Avant de sombrer dans la démence, Swift s’est plu à la railler, à la narguer ! La théorie du génie névrose, du génie confinant à la folie, s’il ne l’a pas inventée — n’est-ce pas Aristote le premier (jusqu’à ce qu’on lui découvre un précurseur), qui a écrit cette phrase, traduite en latin du texte original : Nullum genius sine mixtura dementiæ ? — cette théorie, qui s’applique trop bien à son cas particulier, il l’a développée avec ce dogmatisme acerbe qui prend souvent forme d’humour.
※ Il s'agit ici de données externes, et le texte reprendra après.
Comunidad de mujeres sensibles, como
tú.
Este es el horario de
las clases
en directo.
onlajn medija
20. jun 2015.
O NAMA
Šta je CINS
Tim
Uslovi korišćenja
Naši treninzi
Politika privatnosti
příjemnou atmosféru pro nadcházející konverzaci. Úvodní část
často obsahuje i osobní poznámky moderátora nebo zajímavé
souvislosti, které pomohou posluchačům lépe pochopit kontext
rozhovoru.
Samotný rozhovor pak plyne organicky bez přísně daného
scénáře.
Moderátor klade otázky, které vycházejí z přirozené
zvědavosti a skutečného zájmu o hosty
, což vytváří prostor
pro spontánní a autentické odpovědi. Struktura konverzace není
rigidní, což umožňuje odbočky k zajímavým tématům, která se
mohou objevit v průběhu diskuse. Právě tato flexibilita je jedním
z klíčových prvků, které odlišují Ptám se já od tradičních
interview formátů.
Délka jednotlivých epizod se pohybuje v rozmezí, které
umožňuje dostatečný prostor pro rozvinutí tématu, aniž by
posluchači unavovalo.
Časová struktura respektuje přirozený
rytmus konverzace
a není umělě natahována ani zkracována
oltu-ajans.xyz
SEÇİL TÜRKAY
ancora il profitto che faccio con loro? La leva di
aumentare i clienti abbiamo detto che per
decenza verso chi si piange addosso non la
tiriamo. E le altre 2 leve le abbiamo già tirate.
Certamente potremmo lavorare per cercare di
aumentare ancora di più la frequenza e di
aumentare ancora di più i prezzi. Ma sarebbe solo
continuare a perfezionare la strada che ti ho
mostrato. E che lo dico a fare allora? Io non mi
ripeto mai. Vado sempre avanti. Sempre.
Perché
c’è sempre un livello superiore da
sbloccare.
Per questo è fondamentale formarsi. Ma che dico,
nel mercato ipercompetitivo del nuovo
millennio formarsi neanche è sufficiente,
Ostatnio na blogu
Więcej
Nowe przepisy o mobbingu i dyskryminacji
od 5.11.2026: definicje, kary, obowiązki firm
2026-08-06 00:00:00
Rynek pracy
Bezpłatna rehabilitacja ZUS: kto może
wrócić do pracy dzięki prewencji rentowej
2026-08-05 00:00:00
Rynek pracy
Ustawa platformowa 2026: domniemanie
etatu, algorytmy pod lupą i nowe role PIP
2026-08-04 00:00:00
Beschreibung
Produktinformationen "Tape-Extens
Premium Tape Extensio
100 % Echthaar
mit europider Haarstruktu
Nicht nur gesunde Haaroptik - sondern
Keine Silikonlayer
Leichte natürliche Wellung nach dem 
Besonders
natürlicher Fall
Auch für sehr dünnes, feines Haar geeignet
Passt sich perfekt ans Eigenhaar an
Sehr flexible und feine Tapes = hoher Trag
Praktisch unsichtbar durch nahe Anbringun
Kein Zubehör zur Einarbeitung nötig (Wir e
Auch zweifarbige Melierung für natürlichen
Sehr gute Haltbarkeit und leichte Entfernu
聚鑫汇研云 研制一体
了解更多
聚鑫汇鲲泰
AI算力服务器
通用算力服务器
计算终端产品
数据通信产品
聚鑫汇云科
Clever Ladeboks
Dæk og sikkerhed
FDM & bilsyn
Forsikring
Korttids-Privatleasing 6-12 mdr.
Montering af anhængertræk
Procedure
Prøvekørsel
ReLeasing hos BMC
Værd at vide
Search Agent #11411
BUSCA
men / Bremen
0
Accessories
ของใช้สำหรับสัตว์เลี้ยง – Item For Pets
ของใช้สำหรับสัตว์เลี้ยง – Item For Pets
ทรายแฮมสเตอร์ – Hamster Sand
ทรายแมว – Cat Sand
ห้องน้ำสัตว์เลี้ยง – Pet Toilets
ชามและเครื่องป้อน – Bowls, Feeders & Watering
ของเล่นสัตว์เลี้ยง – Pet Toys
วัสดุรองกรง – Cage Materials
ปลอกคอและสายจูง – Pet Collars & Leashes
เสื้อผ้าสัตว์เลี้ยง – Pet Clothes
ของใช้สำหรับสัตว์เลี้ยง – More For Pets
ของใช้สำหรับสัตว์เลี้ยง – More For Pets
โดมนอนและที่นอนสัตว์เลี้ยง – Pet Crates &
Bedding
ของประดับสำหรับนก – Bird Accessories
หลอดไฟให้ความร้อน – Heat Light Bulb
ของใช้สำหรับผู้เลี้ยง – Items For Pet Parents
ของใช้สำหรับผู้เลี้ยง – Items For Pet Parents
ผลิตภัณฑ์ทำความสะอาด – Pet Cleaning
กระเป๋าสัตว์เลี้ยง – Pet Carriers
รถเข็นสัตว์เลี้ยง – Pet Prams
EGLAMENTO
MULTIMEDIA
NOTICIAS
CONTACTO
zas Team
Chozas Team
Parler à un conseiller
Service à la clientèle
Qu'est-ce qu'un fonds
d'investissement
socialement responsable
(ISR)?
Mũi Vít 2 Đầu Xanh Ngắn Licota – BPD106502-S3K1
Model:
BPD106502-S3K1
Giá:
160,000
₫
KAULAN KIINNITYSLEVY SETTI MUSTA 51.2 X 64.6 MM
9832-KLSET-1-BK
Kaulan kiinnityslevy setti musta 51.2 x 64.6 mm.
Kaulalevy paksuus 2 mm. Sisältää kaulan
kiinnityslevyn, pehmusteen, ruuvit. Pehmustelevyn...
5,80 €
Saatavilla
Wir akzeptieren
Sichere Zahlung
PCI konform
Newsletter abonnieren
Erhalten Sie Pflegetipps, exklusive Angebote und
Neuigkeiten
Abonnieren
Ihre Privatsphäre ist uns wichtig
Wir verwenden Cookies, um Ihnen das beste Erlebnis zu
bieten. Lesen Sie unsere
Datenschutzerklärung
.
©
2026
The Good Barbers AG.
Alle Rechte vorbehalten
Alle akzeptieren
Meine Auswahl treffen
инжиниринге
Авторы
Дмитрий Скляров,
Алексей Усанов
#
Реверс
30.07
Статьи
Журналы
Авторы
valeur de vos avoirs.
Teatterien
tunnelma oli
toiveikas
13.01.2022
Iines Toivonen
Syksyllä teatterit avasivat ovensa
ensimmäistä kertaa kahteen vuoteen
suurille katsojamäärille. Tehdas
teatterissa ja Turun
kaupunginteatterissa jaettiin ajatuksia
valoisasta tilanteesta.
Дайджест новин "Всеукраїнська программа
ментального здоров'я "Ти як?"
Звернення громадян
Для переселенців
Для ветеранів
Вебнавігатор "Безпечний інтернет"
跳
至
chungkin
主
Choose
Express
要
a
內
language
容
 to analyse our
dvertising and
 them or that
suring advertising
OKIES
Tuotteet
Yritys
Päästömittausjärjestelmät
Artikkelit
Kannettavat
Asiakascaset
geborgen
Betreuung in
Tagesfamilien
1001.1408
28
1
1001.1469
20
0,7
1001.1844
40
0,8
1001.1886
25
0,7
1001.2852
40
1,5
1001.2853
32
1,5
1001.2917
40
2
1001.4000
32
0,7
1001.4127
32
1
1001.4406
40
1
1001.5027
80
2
Avec une gravité médicale — Taine en a fait avant nous la remarque — Swift expose que, de tout le corps, s’exhalent des vapeurs, lesquelles, arrivant au cerveau, le laissent sain, si elles sont abondantes, mais l’exaltent si elles regorgent ; que dans le premier cas elles font des particuliers paisibles, et dans le second de grands politiques, des fondateurs de religions et de profonds philosophes, c’est-à-dire des fous ; en sorte que la folie est la source de tout le génie humain et de toutes les institutions de l’Univers.

Que de talents enfouis dans les lunatics asylums, et qui seraient capables de remplir les postes les plus élevés dans l’armée, dans l’État ou dans l’Église !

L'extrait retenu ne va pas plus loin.